[PROMPT]
Some lines in the entries contain the word "Boltara". Copy all of them.

── INFORMATION SHOWN

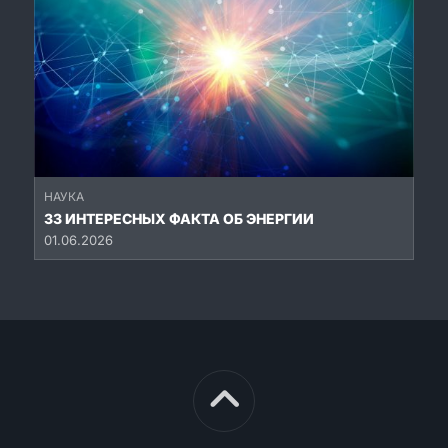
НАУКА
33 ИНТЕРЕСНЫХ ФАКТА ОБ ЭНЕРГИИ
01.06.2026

────
── INFORMATION SHOWN

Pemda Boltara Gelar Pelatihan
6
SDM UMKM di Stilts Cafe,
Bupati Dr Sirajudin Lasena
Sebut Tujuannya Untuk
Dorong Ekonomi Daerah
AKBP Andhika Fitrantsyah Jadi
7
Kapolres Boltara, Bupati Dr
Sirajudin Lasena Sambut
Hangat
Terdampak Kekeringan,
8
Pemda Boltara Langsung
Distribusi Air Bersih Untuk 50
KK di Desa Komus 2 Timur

────
── INFORMATION SHOWN

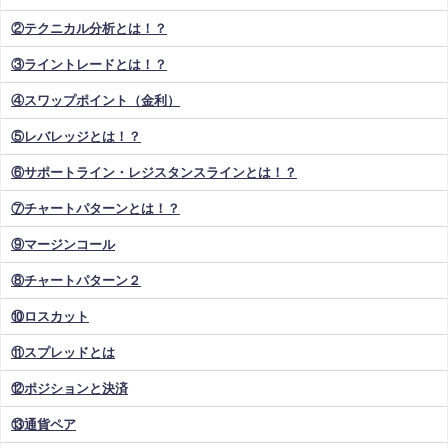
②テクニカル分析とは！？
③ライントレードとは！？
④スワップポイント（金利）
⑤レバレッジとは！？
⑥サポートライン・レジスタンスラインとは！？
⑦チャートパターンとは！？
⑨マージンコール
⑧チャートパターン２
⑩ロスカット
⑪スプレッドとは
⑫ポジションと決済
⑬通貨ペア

────

[ANSWER SPACE]
Pemda Boltara Gelar Pelatihan
Kapolres Boltara, Bupati Dr
Pemda Boltara Langsung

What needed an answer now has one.